If you ask any professional services provider team about the criticality of stakeholder alignment to winning business and delivering successfully, they will tell you it is indispensable. Yet, few provider firms institutionalize building stakeholder alignment as an organizational capability.
This absence creates a host of blind spots throughout the life cycle, from sales, through contracting, transition, execution, and renewal. And it’s difficult — most likely, impossible — to create deal value if one party has only a vague idea of what’s important to the other party, or how they view a successful outcome.
In a recent survey of clients and providers of IT professional services, clients rated stakeholder alignment issues as the top barriers to deal value realization.
A key element of this misalignment was the finding that client stakeholders had different interpretations of the expected outcomes of a deal than the provider. Consequently, they believed the actual deal structure often didn’t meet their critical interests. This hurts client satisfaction, it causes conflicts during delivery, and it crushes both margins and any hopes of extending or renewing the contract.
And what’s worse, we found in the survey that while clients don’t feel properly consulted in the deal-making process, providers believe (evidently falsely) that there is alignment of interests.

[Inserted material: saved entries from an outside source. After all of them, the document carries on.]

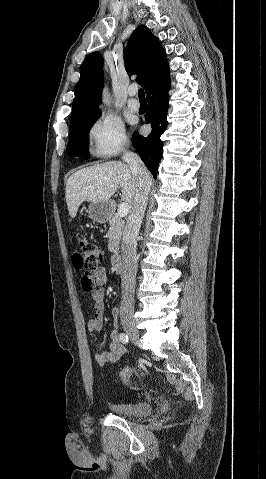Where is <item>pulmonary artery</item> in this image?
I'll return each instance as SVG.
<instances>
[{"instance_id": "pulmonary-artery-1", "label": "pulmonary artery", "mask_w": 266, "mask_h": 479, "mask_svg": "<svg viewBox=\"0 0 266 479\" xmlns=\"http://www.w3.org/2000/svg\"><path fill=\"white\" fill-rule=\"evenodd\" d=\"M128 94H129V96H130V98H129L128 102H127V106H128V108H129V110L132 111V112L138 111L139 108H140V104H139V101L134 98V95L136 94V91L130 89V90L128 91Z\"/></svg>"}]
</instances>
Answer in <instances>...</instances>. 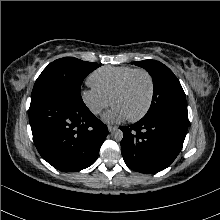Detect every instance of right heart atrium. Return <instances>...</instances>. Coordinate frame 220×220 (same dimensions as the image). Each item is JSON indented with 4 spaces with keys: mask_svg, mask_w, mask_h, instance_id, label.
I'll return each mask as SVG.
<instances>
[{
    "mask_svg": "<svg viewBox=\"0 0 220 220\" xmlns=\"http://www.w3.org/2000/svg\"><path fill=\"white\" fill-rule=\"evenodd\" d=\"M81 100L94 115L100 114L110 104V98L92 86L81 91Z\"/></svg>",
    "mask_w": 220,
    "mask_h": 220,
    "instance_id": "1",
    "label": "right heart atrium"
}]
</instances>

What does this mean in practice? During the sales process, disconnects often don’t become apparent until late in the cycle, causing contracting delays; more often than not, clients simply reject the deal without explanation, leaving providers thinking they lost on price when in reality it was a much more avoidable error. If they succeed in winning the deal, disconnects then arise in the delivery process, as client stakeholders make demands providers can’t meet the way the deal is structured and staffed, at least not profitably; disputes arise, creating tension and wasting time and resources. And you can just forget about client retention as the deal comes to term. By the way, the need for tight alignment is even more acute in transformation-driven projects (over 50% of projects, according to our survey), where the moving parts (and goals) are even more complex and diverse, and must be understood by a broader variety of both client and provider stakeholders.

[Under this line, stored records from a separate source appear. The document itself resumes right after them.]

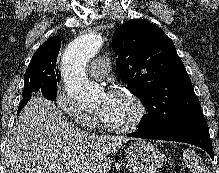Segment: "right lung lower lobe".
I'll return each instance as SVG.
<instances>
[{
  "label": "right lung lower lobe",
  "instance_id": "obj_1",
  "mask_svg": "<svg viewBox=\"0 0 219 173\" xmlns=\"http://www.w3.org/2000/svg\"><path fill=\"white\" fill-rule=\"evenodd\" d=\"M30 98H31V94H28L23 97L18 107V112L24 107V105L28 102V100H30Z\"/></svg>",
  "mask_w": 219,
  "mask_h": 173
}]
</instances>
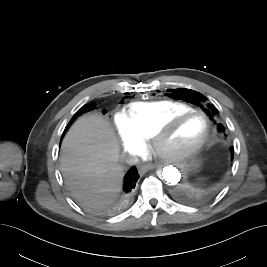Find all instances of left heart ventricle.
<instances>
[{"label": "left heart ventricle", "mask_w": 267, "mask_h": 267, "mask_svg": "<svg viewBox=\"0 0 267 267\" xmlns=\"http://www.w3.org/2000/svg\"><path fill=\"white\" fill-rule=\"evenodd\" d=\"M205 121L200 115H190L172 128L162 142L164 151L187 148L195 144L204 134Z\"/></svg>", "instance_id": "left-heart-ventricle-1"}]
</instances>
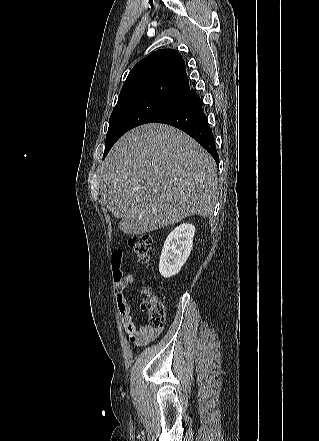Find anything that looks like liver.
Listing matches in <instances>:
<instances>
[{
    "label": "liver",
    "instance_id": "6515ba94",
    "mask_svg": "<svg viewBox=\"0 0 319 441\" xmlns=\"http://www.w3.org/2000/svg\"><path fill=\"white\" fill-rule=\"evenodd\" d=\"M217 165L183 131L149 123L124 134L101 170L102 201L126 234L139 235L211 216L218 200Z\"/></svg>",
    "mask_w": 319,
    "mask_h": 441
}]
</instances>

To prevent this misalignment and avoid deal-destroying blind spots, we recommend two crucial activities:
1) Prioritize Skills
Every provider periodically revamps and enhances their sales process, with the pendulum swinging between adding more gates, reviews, deal boards, etc. and delegating and devolving more authority to those closer to the market. But it takes more than good process to get alignment. Provider teams need also to help client stakeholders get aligned, and they need to continuously learn, adapt, and regroup on their own side. The skills needed actually to achieve and maintain alignment are often neglected by providers and need to be made a priority to make alignment operational. “Soft” skills like influence, making sense of data and telling a compelling story, and managing conflicting priorities should be taught to — and mastered by — all members of the sales and delivery teams. Not only will these skills enhance alignment with the client, but they’ll also create better internal alignment – another key element of successful client delivery.
2) Enhance Governance
Formal, streamlined, and cross-functionally aligned processes for engaging client and internal stakeholders — both early and throughout the project — need to be in place. This is especially important for “transformation” projects where a multitude of people and functions are engaged, and where client and provider are engaging, from the start, in what is often a dynamic and changing journey.
We urge you to evaluate whether your organization has the infrastructure in place to cover your blind spots. Having more engaged clients (and their internal stakeholders), who trust you to have them in mind, will ensure the success of not only existing work, but will guarantee the client will be in your corner when new opportunities and renewals arise.
About the Report
“Winning Deals and Improving Margins” - an IT market report based on a cross-industry study of deals greater than $5M annual contract value with 163 executive leaders, directors, and managers at firms with greater than $250M annual revenue (125 Clients and 38 Providers).